1937 yılında Architectural Forum için A Combined Living-Dining Room-Study projesini tasarlayan mimarın modernist deneyleri 1957’de tasarladığı Miller House ile doruk noktasına ulaştı. Geniş bütçeyle yaratılan bu ev Eero Saarinen'in mimari, peyzaj ve iç mekan tasarımını sentezleyen bütünsel çevre araştırmalarının parlak bir örneği olarak kabul ediliyor.

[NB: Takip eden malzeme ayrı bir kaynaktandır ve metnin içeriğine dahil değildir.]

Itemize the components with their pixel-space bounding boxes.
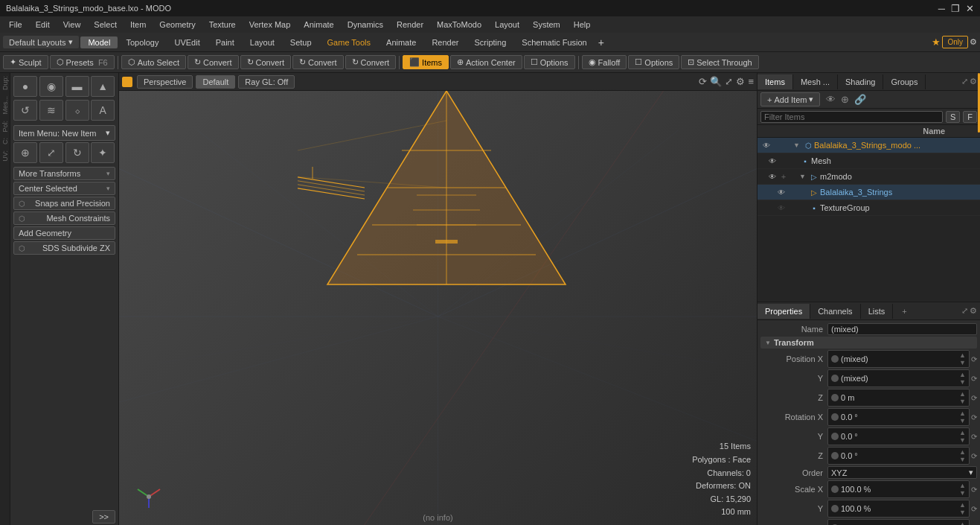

Sürekli yeni yapım teknolojilerinin arayışında olan Eero Saarinen, çalıştığı firmaların kurum imajının yaratılmasında mimarinin ne kadar değerli olduğunu ilk fark edenlerden biriydi. Saarinen’in firması, iş dünyasındaki müşterileri için pas tutmayan korten çeliği ilk kez kullanan, ilk perde duvarı yapıp dünyanın en ince dış duvar panelini tasarlayan mimarlık ofisi oldu. Yeni ofis tipolojisinin ve ortak kampus fikrinin yaratıcısı da Saarinen'dir. Detroit’teki 1956 yılında tamamlanan yapısı General Motors Teknik Merkezi, mimarın önerdiği bu yeni tipolojinin ilk uygulanmış örneğidir. Onu Time dergisinin kapağına taşıyan başarısı, IBM’den Bell Laboratuvarlarına ve John Deere&Co.’ya birçok firmanın tasarım ve halkla ilişkiler stratejilerini de üstlenmesinin önünü açtı.

"Mimarinin amacı,

"Mimarinin amacı, insanın yeryüzündeki yaşamını korumak ve geliştirmek ve varoluşunun soyluluğuna olan inancını yerine getirmektir" diyen Saarinen'in mimari mirası, dinamik formları ve inovatif yapılarıyla ulusal bir ideali; savaş sonrası Amerika'sının sınırsız iyimserlik duygusunu yansıtıyor.